Performance Tuning

Introduction

Hi folks, it's your (moderately) friendly neighborhood Aptronym here!

People are always asking me how to get the most it/s out of their GPUs, now... this is a complicated subject due to the current GPU landscape, the wide range of GPUs that can do stable diffusion just within each manufacturer, going back years (nvidia 1080s, 1050s, or RX500 series), as well as varying and often limited amounts of VRAM, possibly inside of a laptop.

That's not even counting the complicated selection of inference platforms SDNext has available, everything from plain everyday CUDA and ROCm to Onnxruntime/Olive, and now ZLUDA.

I can't promise you'll be able to use all of these options, I can't promise they won't crash your instance (or be buggy for that matter), that's going to vary wildly from GPU, OS, RAM, VRAM, current chosen inference platform, and backend, and some of these options will not work together, or at all, on some platforms. You will have to test that yourselves, but we are hoping to build a matrix of sorts showing what is available and what works with what, but that's going to take some user testing and feedback.

If you help us by providing feedback (issues w/logs, screenshots, etc.), which we never have enough of, we will do our best to correct what we can and ensure that the experience of using SDNext is as optimized as it can be.
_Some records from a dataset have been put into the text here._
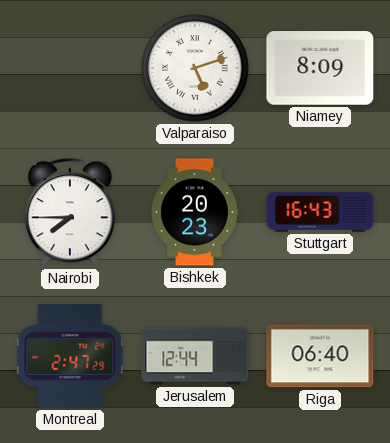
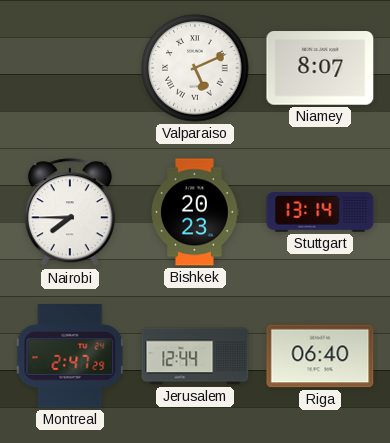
Valparaiso: 5:12 -> 5:11
Niamey: 8:09 -> 8:07
Stuttgart: 16:43 -> 13:14
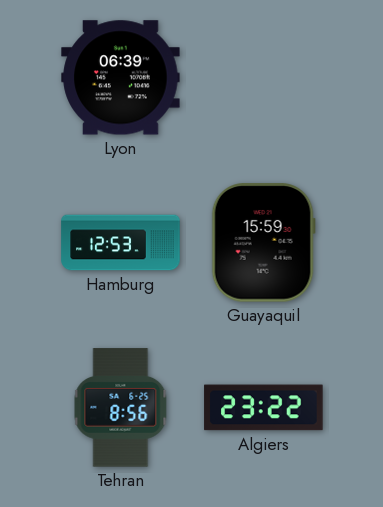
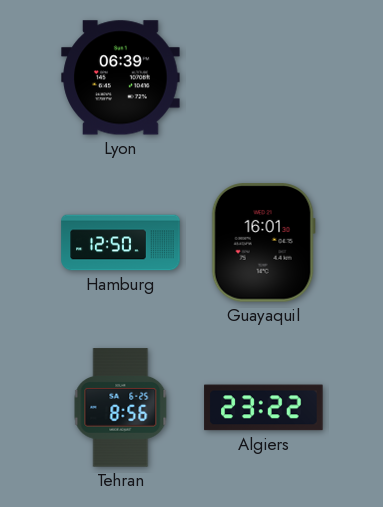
Hamburg: 12:53 -> 12:50
Guayaquil: 15:59 -> 16:01
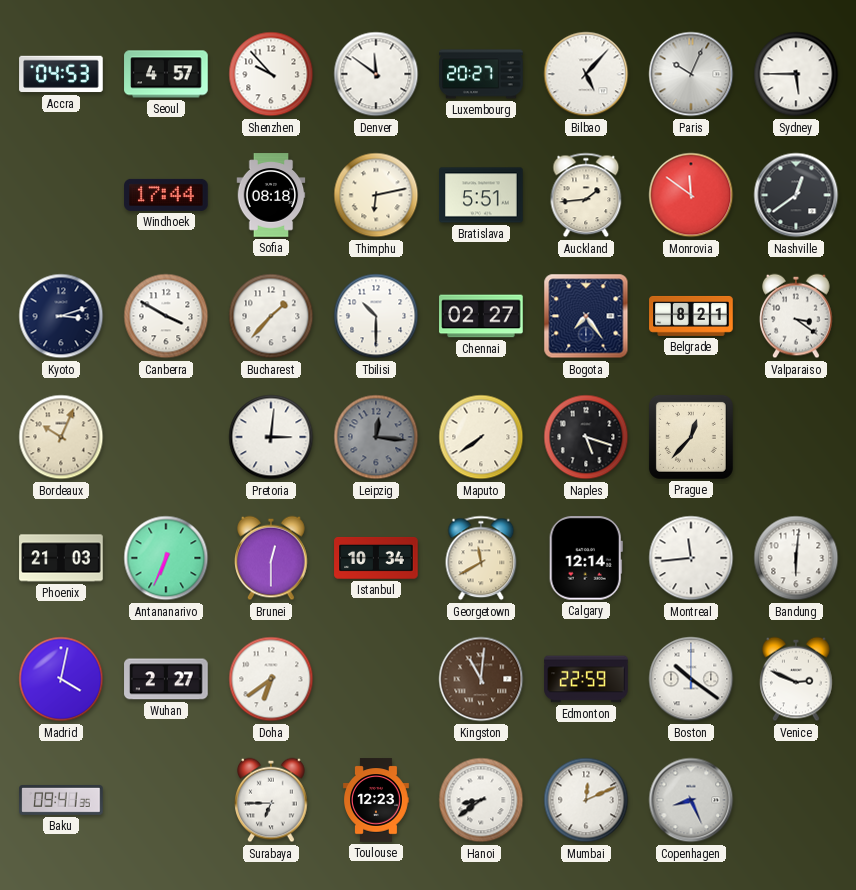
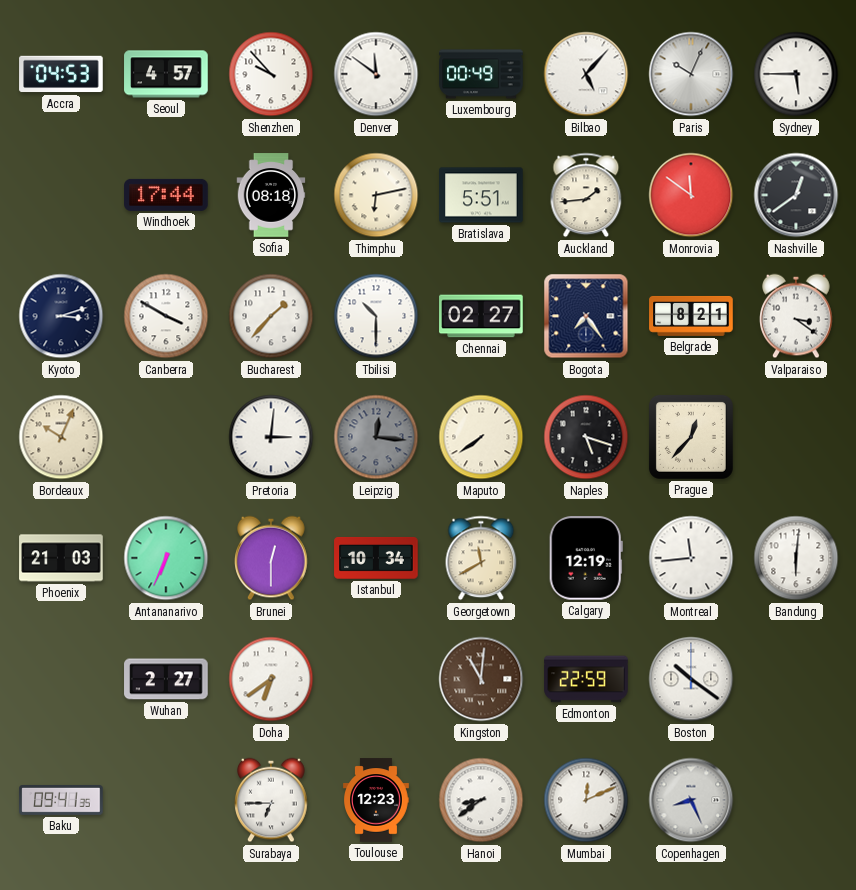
Luxembourg: 20:27 -> 00:49
Calgary: 12:14 -> 12:19
Madrid: 4:02 -> none
Venice: 2:49 -> none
Some limitations we won't be able to overcome purely do to things beyond our control, such as conflicts caused by the nature of the inference platform.

Just as an added ray of sunshine to give you hope, there are plans in motion to create a more self-optimizing system that will not only configure itself for optimal performance based on your setup, but also react to what you're doing, what model you have loaded (SD15 v. SDXL is a huge difference), and specified preferences, so that it is always as performant as possible while sacrificing minimal quality loss. We would welcome any assistance with this, recently-laid-off-due-to-AI developers (Curse you Devin!) or any developers, or people with coding experience, at all.

Compute Settings

Note: Changing any of the settings on this page will require you to, at the least, unload the model and then reload it (after hitting apply!), as these settings are applied on model load, not in realtime.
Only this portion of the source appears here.